An aspect of the present invention provides a storage system including one or more storage nodes having one or more processors and storage devices storing data. A first storage device and a second storage device having different performances are included in the storage system. The processor manages a volume having a storage region to which the storage device is allocated and performs an input/output of data for the storage device via the volume. The processor calculates an input/output frequency relating to the input or/and the output of the data for each storage region and manages volume configuration relating to an allocation amount of each of the first and second storage devices to the volume. A management unit acquires the input/output frequency from the processor and generates distribution information of the input/output frequency for each volume. The management unit determines performance of the volume on the basis of the distribution information of the input/output frequency in the volume and the volume configuration of the storage device of each performance to the volume.
According to the present invention, a shortage of high-performance storage devices can be detected by the storage system for performing priority control for each type of volumes.
Embodiments of the present invention will be described below on the basis of the accompanying drawings.
Storage nodes 103-1 to 103-n having storage devices with different performances, a management node 104 managing a large number of storage nodes 103-1 to 103-n, and hosts 101-1 to 101-m using storage regions of the storage nodes 103-1 to 103-n are connected via a network 102.
In the following description, when each storage node is not specified, the storage node is denoted simply by reference numeral 103. The same is applied to reference numerals of the other components.
The management node 104 manages a large number of storage nodes 103 having local pools and a global pool across the storage nodes 103. The management node 104 provides volumes having different performances to the hosts 101.
The local pool is a storage pool internally managed by the storage node 103 and includes a plurality of tiers according to performance characteristics. In addition, the global pool is a storage pool of storage devices across nodes and allocates a physical capacity of the storage devices to the local pool. The management node 104 controls allocation of resources (chunks) of the global pool to each tier of the local pool. A user of the host 101 using the storage node 103 can use the volume without being conscious of the physical configuration of the storage nodes 103.

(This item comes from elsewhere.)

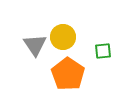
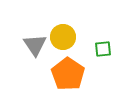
green square: moved 2 px up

The drive 20-S is a high-performance storage device having higher performance than the drive 20-H and is composed of a nonvolatile semiconductor memory such as a solid state drive (SSD), for example. The drive 20-S is a drive that has performance in which IOPS is higher than that of the drive 20-H and a sequential read speed is higher than that of the drive 20-H.
On the other hand, the drive 20-H is a storage device that has lower performance than the drive 20-S, but has low cost per bit and high cost performance and is composed of a hard disk drive (HDD), for example.
The network interface 13 is connected to the network 102 and communicates with the host 101, the management node 104, or other storage node 103.
Respective functional units of a local pool tiering 31, a local volume management 32, a local page control 33, a local monitor 34, a volume I/O control 35, and a drive management 37 are loaded as programs on the memory 12 and are executed by the CPU 11.
The CPU 11 operates as a functional unit that provides a predetermined function by executing processing according to the program of each functional unit. For example, the CPU 11 functions as the local pool tiering 31 by executing processing according to the local pool tiering program. The same is applied to the other programs. Also, the CPU 11 operates as a functional unit that provides a function of each of a plurality of processing executed by each program. A computer and a computer system are a device and a system including these functional units.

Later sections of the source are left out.